Topics to be covered include data collection, analysis and visualization as well as statistical inference methods for informed decision-making.Students will explore these topics with current statistical software.The purpose of this capstone course in Data Analytics is to assess students' ability to synthesize and integrate the knowledge and skills they have developed throughout their coursework.Tags: Essay On Need To Promote World PeacePhd Thesis In Political ScienceRani Of Jhansi EssayPhysics Homework Solutions5 Paragraph Essay To Kill A Mockingbird CourageRandom Locker Searches EssayNeed Help AssignmentResearch Papers In ApaCreative Writing Exercises CollegeHomework For Preschool Printable
This course examines the issues in management and analytical analysis of massive datasets, and unstructured data, including data warehousing from an enterprise perspective.

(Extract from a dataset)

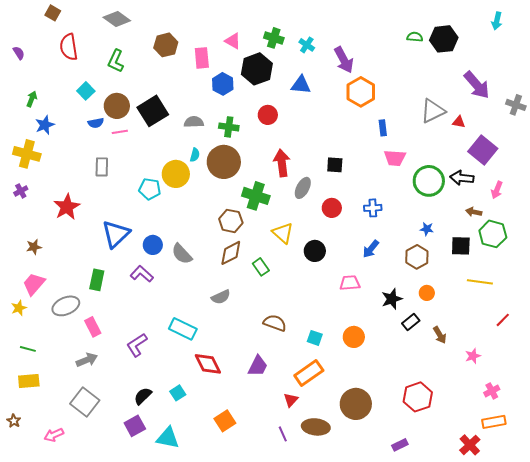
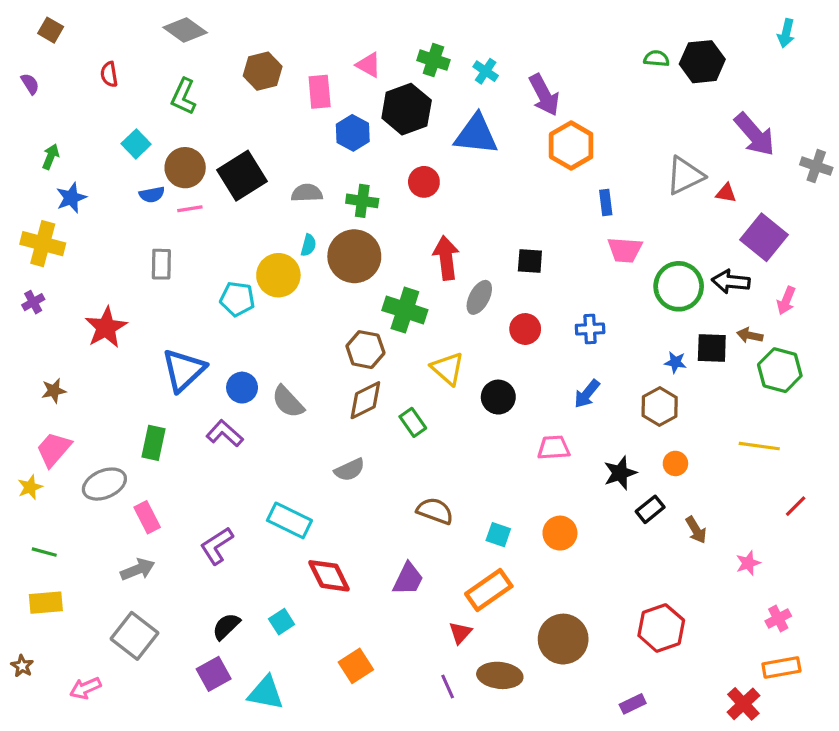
brown square: (53, 13) -> (51, 30), moved
red semicircle: (69, 47) -> (109, 74), size x0.6
blue triangle: (301, 85) -> (476, 134), size x1.4
black square: (461, 246) -> (712, 348), moved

Students will learn the concepts and techniques for managing the design, development, security and maintenance of enterprise information.
This course explores data mining methods and procedures for diagnostic and predictive analytics.
Topics include association rules, clustering algorithms, tools for classification, and ensemble methods.
This course explores two main areas of machine learning: supervised and unsupervised.
Topics include linear and logistic regression, probabilistic inference, Support Vector Machines, Artificial Neural Networks, clustering, and dimensionality reduction, and programming.
This course examines the data analysis process with the emphasis of quantitative and qualitative findings from data.
Students will develop skills in data analytics methods and predictive analytics that will allow them to develop algorithmic methods and use them along with popular industry software for data-driven solutions.
The candidate’s work history, references, and other personal qualities and characteristics will be considered as well if the GPA requirement is not met Fall 2019 August 26, 2019 Spring 2020 January 7, 2020 Summer 2020 April 13, 2020 Successful completion (C or better) of a college level Introductory Statistics course is required.
Completion of a college level programming course is strongly recommended.